Curiosamente, a premiação ocorre na mesma semana em que celebramos a resistência da democracia e o fracasso dos atos antidemocráticos de 8 de janeiro de 2023. Aqueles lamentáveis eventos materializaram o sentimento de uma parcela significativa da sociedade brasileira que, por ignorância ou negação da realidade, exaltava a ditadura e clamava por um novo golpe, através de intervenção militar. 

O filme nos transporta a um passado recente e sombrio, trazendo à tona a perspectiva das vítimas da ditadura e iluminando os impactos daquele período na sociedade. É interessante observar que as salas de cinema, com bilheterias concorridas, revelam a presença maciça de jovens que não vivenciaram esse momento histórico. Para eles, o filme representa uma oportunidade de ampliar o conhecimento sobre um capítulo doloroso do Brasil. 

As artes — em especial a música, o teatro e o cinema — desempenham um papel fundamental nos regimes democráticos, o que talvez explique por que são frequentemente combatidas. Mais do que mero entretenimento, a arte provoca reflexão. Ao narrar a história da família Paiva, o filme, dirigido por Walter Salles, nos transporta para aquele período, permitindo que sintamos, por alguns instantes, as dores, medos e incertezas vividas pelas vítimas do regime ditatorial. Não foram apenas artistas e críticos que aplaudiram o filme; grande parte da população mundial reverenciou a história contada. 

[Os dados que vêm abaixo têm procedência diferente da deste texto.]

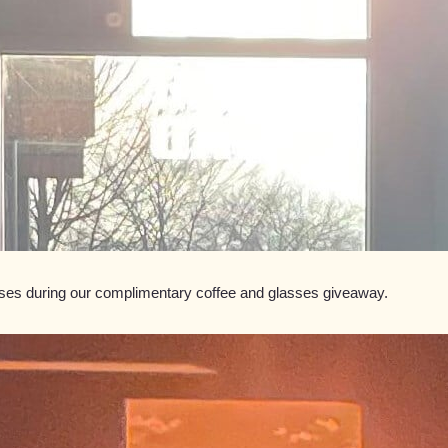
asses during our complimentary coffee and glasses giveaway.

Rubens Beyrodt Paiva, engenheiro civil e deputado federal, teve seu mandato cassado. Agentes da ditadura invadiram sua casa e o prenderam. Ele permaneceu desaparecido por 40 anos, até que se confirmou que teria morrido, entre 20 e 22 de janeiro de 1971, vítima de tortura. A luta de Eunice Paiva, que viu o marido ser levado enquanto protegia seus filhos, reflete a de muitas outras mulheres — mães, esposas e filhas que perderam familiares após serem torturados, seviciados e agredidos fisicamente e mentalmente. Muitos corpos jamais foram localizados. 

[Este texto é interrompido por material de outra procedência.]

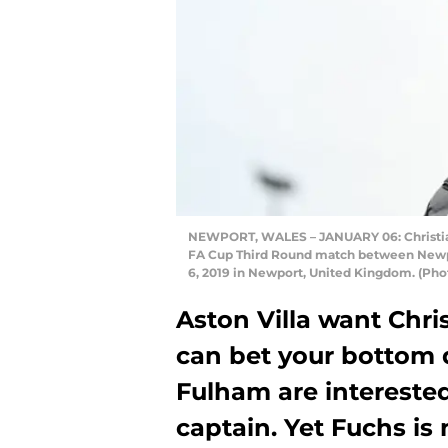
NEWPORT, WALES – JANUARY 06: Christian F
FA Cup Third Round match between Newpo
6, 2019 in Newport, United Kingdom. (Pho
Aston Villa want Chri
can bet your bottom d
Fulham are interested
captain. Yet Fuchs is 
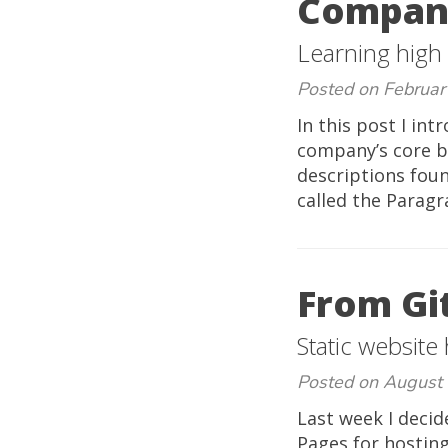
Compan
Learning high
Posted on Februar
In this post I in
company’s core b
descriptions foun
called the Paragr
From Gi
Static website
Posted on August
Last week I decid
Pages for hosting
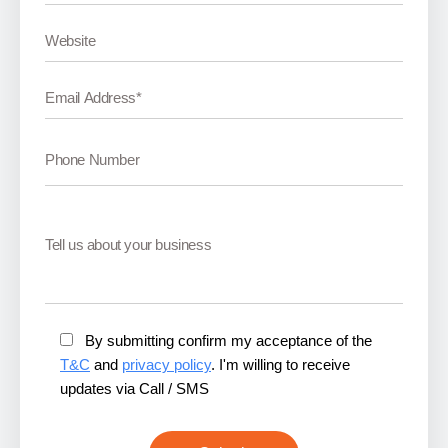
By submitting confirm my acceptance of the
T&C
and
privacy policy
. I'm willing to receive
updates via Call / SMS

O paradoxal é ver, em pleno 2025, parlamentares e membros da sociedade civil clamando pela pretensa liberdade para disseminar calúnias, mentiras e fake news. Esses mesmos indivíduos, que defenderam a frustrada tentativa de golpe, ignoram que, durante a ditadura militar (1964-1985), o Brasil enfrentou restrições aos direitos políticos, perseguição a opositores, censura e repressão. Agora, pedem anistia para os golpistas, tentando minimizar a gravidade da invasão aos prédios dos três poderes e de uma trama que previa o assassinato do presidente eleito, do vice e de um ministro do Supremo Tribunal Federal. 

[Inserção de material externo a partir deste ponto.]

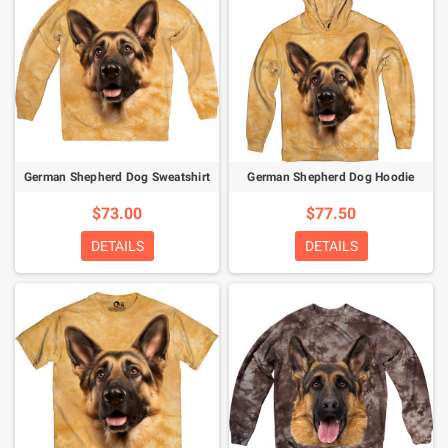
German Shepherd Dog Sweatshirt
German Shepherd Dog Hoodie
$73.00
$77.50
DETAILS
DETAILS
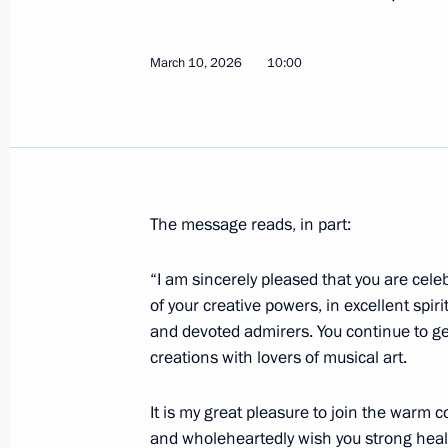
March 16, Monday
March 10, 2026
10:00
Meeting with Head of Udmurtia Alex
March 16, 2026, 13:40
The Kremlin, Moscow
Telephone conversation with Prime M
The message reads, in part:
March 16, 2026, 13:25
“I am sincerely pleased that you are cel
of your creative powers, in excellent spir
Greetings to participants, guests and
and devoted admirers. You continue to g
forum
creations with lovers of musical art.
March 16, 2026, 13:15
It is my great pleasure to join the warm 
and wholeheartedly wish you strong health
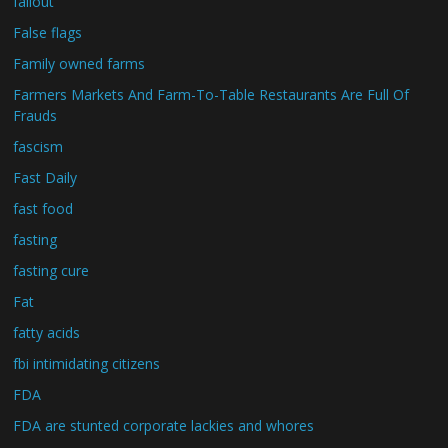
fallout
False flags
Family owned farms
Farmers Markets And Farm-To-Table Restaurants Are Full Of
Frauds
fascism
Fast Daily
fast food
fasting
fasting cure
Fat
fatty acids
fbi intimidating citizens
FDA
FDA are stunted corporate lackies and whores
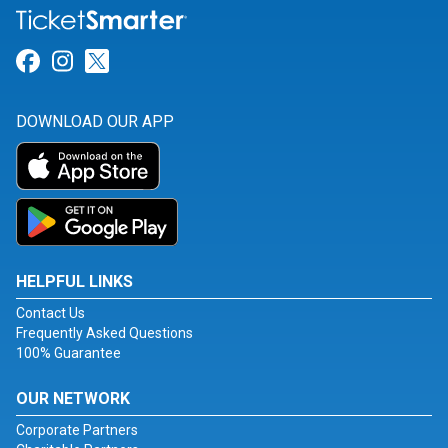
Link for Facebook
Link for Instagram
Link for Twitter
DOWNLOAD OUR APP
HELPFUL LINKS
Contact Us
Frequently Asked Questions
100% Guarantee
OUR NETWORK
Corporate Partners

A anistia de 1979 permitiu o perdão aos perseguidos políticos, resultando na liberação de mais de 100 presos e no retorno de mais de 2 mil exilados. Contudo, essa mesma lei também anistiou torturadores e repressores, gerando uma sensação de impunidade que persiste até hoje, alimentando os radicais contemporâneos. 

Em 8 de janeiro deste ano, o governo federal promoveu diversos atos, incluindo a devolução ao patrimônio público das obras de arte danificadas, um “abraço pela democracia” e a criação do Prêmio Eunice Paiva de Defesa da Democracia, destinado a reconhecer personalidades que se destacaram na proteção do Estado Democrático de Direito. 

Ao celebrarmos a conquista histórica de Fernanda Torres e relembrarmos o segundo aniversário da tentativa frustrada de golpe, precisamos continuar vigilantes contra novas tentativas de ruptura. Todos aqueles que defendem a democracia se unem para proclamar, com força e esperança: Ainda estamos aqui!